Kevin Odegard reflects on recording 'Tangled Up in Blue' in Minneapolis with Bob Dylan

by Bill DeVille
January 19, 2025
Fifty years ago — on January 20, 1975, to be exact — Bob Dylan released his 15th studio album, Blood on the Tracks. Dylan began recording the album in New York City in September 1974, but by December of that year, not long before his label planned to release the album, Dylan decided to re-record many of the album tracks at Sound 80 studio in Minneapolis. One of the Minneapolis-recorded tracks is the well-known album opener, "Tangled Up in Blue,” and it features guitar work by Kevin Odegard.
Because the Minneapolis musicians were not credited in the album liner notes, the Minneapolis chapter of Tangled Up in Blue was seldom written about or even discussed.

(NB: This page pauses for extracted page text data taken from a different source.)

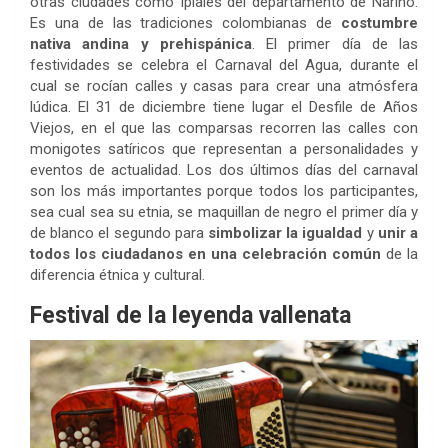
otras ciudades como Ipiales del departamento de Nariño.
Es una de las tradiciones colombianas de
costumbre
nativa andina y prehispánica
. El primer día de las
festividades se celebra el Carnaval del Agua, durante el
cual se rocían calles y casas para crear una atmósfera
lúdica. El 31 de diciembre tiene lugar el Desfile de Años
Viejos, en el que las comparsas recorren las calles con
monigotes satíricos que representan a personalidades y
eventos de actualidad. Los dos últimos días del carnaval
son los más importantes porque todos los participantes,
sea cual sea su etnia, se maquillan de negro el primer día y
de blanco el segundo para
simbolizar la igualdad
y
unir a
todos los ciudadanos en una celebración común
de la
diferencia étnica y cultural.
Festival de la leyenda vallenata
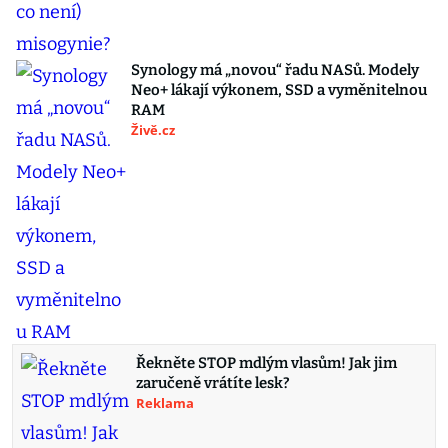
Synology má „novou“ řadu NASů. Modely
Neo+ lákají výkonem, SSD a vyměnitelnou
RAM
Živě.cz
Řekněte STOP mdlým vlasům! Jak jim
zaručeně vrátíte lesk?
Reklama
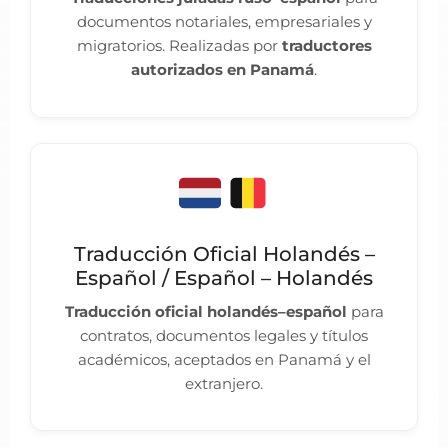
documentos notariales, empresariales y
migratorios. Realizadas por
traductores
autorizados en Panamá
.
Traducción Oficial Holandés –
Español / Español – Holandés
Traducción oficial holandés–español
para
contratos, documentos legales y títulos
académicos, aceptados en Panamá y el
extranjero.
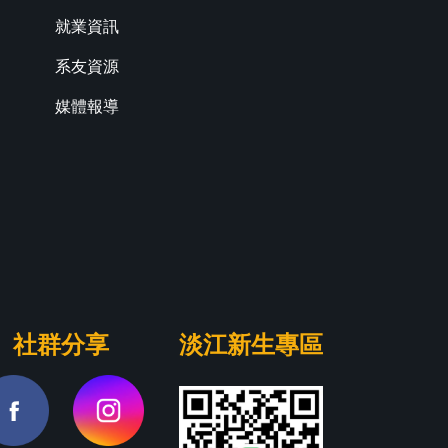
就業資訊
系友資源
媒體報導
社群分享
淡江新生專區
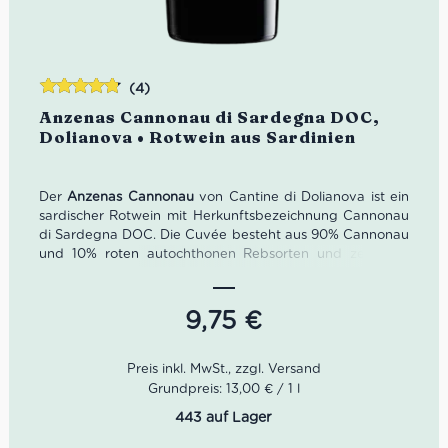
(4)
Bewertet
Anzenas Cannonau di Sardegna DOC,
mit
4.75
Dolianova • Rotwein aus Sardinien
von 5
Der
Anzenas Cannonau
von Cantine di Dolianova ist ein
sardischer Rotwein mit Herkunftsbezeichnung Cannonau
di Sardegna DOC. Die Cuvée besteht aus 90% Cannonau
und 10% roten autochthonen Rebsorten und zeigt ein
intensives Rubinrot, das mit der Reife granatfarbene
Reflexe entwickeln kann. In der Nase wirkt der Wein
intensiv, anhaltend, weinig und von Waldfrüchten
9,75
€
geprägt. Am Gaumen ist er warm, einhüllend, gut
strukturiert und angenehm tanninhaltig – ideal zu Braten,
Wildgerichten und kräftigem, würzigem Käse.
Grundpreis: 13,00 € / 1 l
443 auf Lager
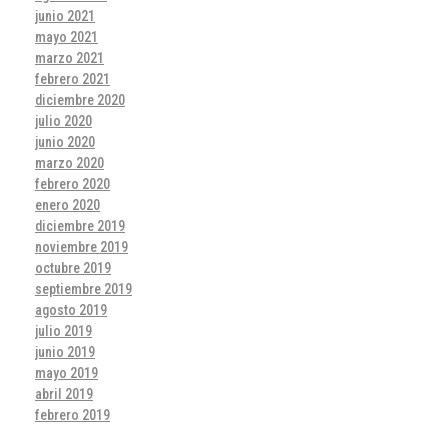
junio 2021
mayo 2021
marzo 2021
febrero 2021
diciembre 2020
julio 2020
junio 2020
marzo 2020
febrero 2020
enero 2020
diciembre 2019
noviembre 2019
octubre 2019
septiembre 2019
agosto 2019
julio 2019
junio 2019
mayo 2019
abril 2019
febrero 2019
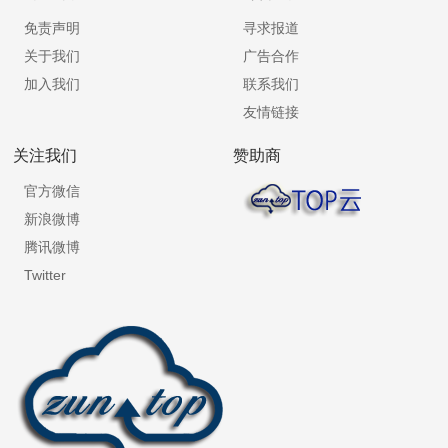
免责声明
寻求报道
关于我们
广告合作
加入我们
联系我们
友情链接
关注我们
赞助商
官方微信
新浪微博
腾讯微博
Twitter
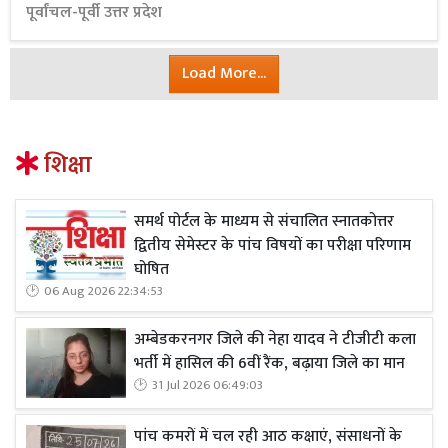
पूर्वांचल-पूर्वी उत्तर प्रदेश
Load More...
शिक्षा
समर्थ पोर्टल के माध्यम से संचालित स्नातकोत्तर
द्वितीय सेमेस्टर के पांच विषयों का परीक्षा परिणाम
घोषित
06 Aug 2026 22:34:53
अम्बेडकरनगर जिले की नेहा यादव ने टीजीटी कला
भर्ती में हासिल की 6वीं रैंक, बढ़ाया जिले का मान
31 Jul 2026 06:49:03
पांच कमरों में चल रही आठ कक्षाएं, संसाधनों के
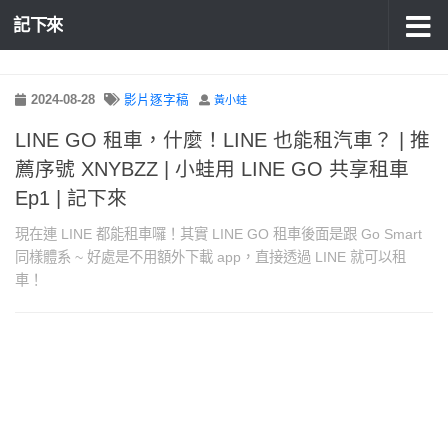
記下來
2024-08-28
影片逐字稿
黃小蛙
LINE GO 租車，什麼！LINE 也能租汽車？ | 推
薦序號 XNYBZZ | 小蛙用 LINE GO 共享租車
Ep1 | 記下來
現在連 LINE 都能租車囉！其實 LINE GO 租車後面是跟 Go Smart
同樣體系 ~ 好處是不用額外下載 app，直接透過 LINE 就可以租
車！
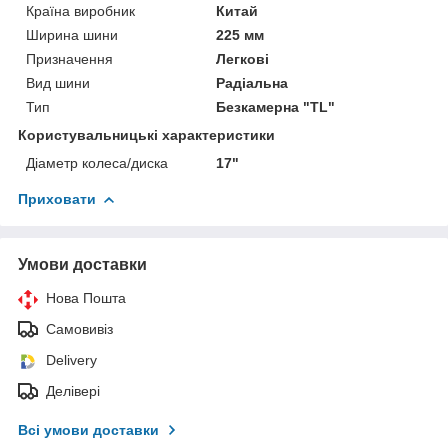
Країна виробник
Китай
Ширина шини
225 мм
Призначення
Легкові
Вид шини
Радіальна
Тип
Безкамерна "TL"
Користувальницькі характеристики
Діаметр колеса/диска
17"
Приховати
Умови доставки
Нова Пошта
Самовивіз
Delivery
Делівері
Всі умови доставки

In 2005, however, Odegard, with Andy Gill, wrote a book, A Simple Twist of Fate: Bob Dylan and the Making of Blood on the Tracks (Da Capo Press), which gave the full story.
Now, on the 50th anniversary of the album’s release, Kevin Odegard joins Bill DeVille on United States of Americana to share some of his memories of that recording session. Use the audio player above to listen to the interview, and read a full transcript below.

Interview Transcript
Bill DeVille: Hey, I'm Bill DeVille. This is United States of Americana, and I'm here with Kevin Odegard. Kevin, how are you?
Kevin Odegard: I'm terrific.
Bill DeVille: All right, so you are on the album, Blood on the Tracks, the Bob Dylan album, one of his most beloved albums of his illustrious career. And the album was released in 1975 on, was it January 20? So the album is about to turn 50 years of age. How in the world did you become involved? Were you a train guy, a train engineer at the time?
Kevin Odegard: Yeah, and I was dodging calls from what I was sure was the crew caller. The phone kept ringing, so I did pick it up, resigned to my fate, and lo and behold, it was David Zimmerman, Bob's younger brother. I'd been involved with him for years because he was my friend and producer of my very first album and Silver Lining, my second album. He was looking for a guitar in a band. Could I help? I knew right where to go, because he wanted a 1930s vintage [Martin] OO-42 gut string. And I came very close with my friend downstairs in [the now-closed Minneapolis guitar shop] the Podium. The owner, Chris Weber, came to the rescue, and he said, "Kevin, have you been in the shop lately?" I said, "No, no, I haven't been in there for weeks," because we used to go in there and jam, and it was guitars and tobacco. And he said, "Kevin, I think you're lying to me. I think you've been in the shop, because I have that guitar right behind my head on the wall, and it is the exact guitar, except it's got steel strings. It's known as the Joan Baez model." It's the one you see in the new movie.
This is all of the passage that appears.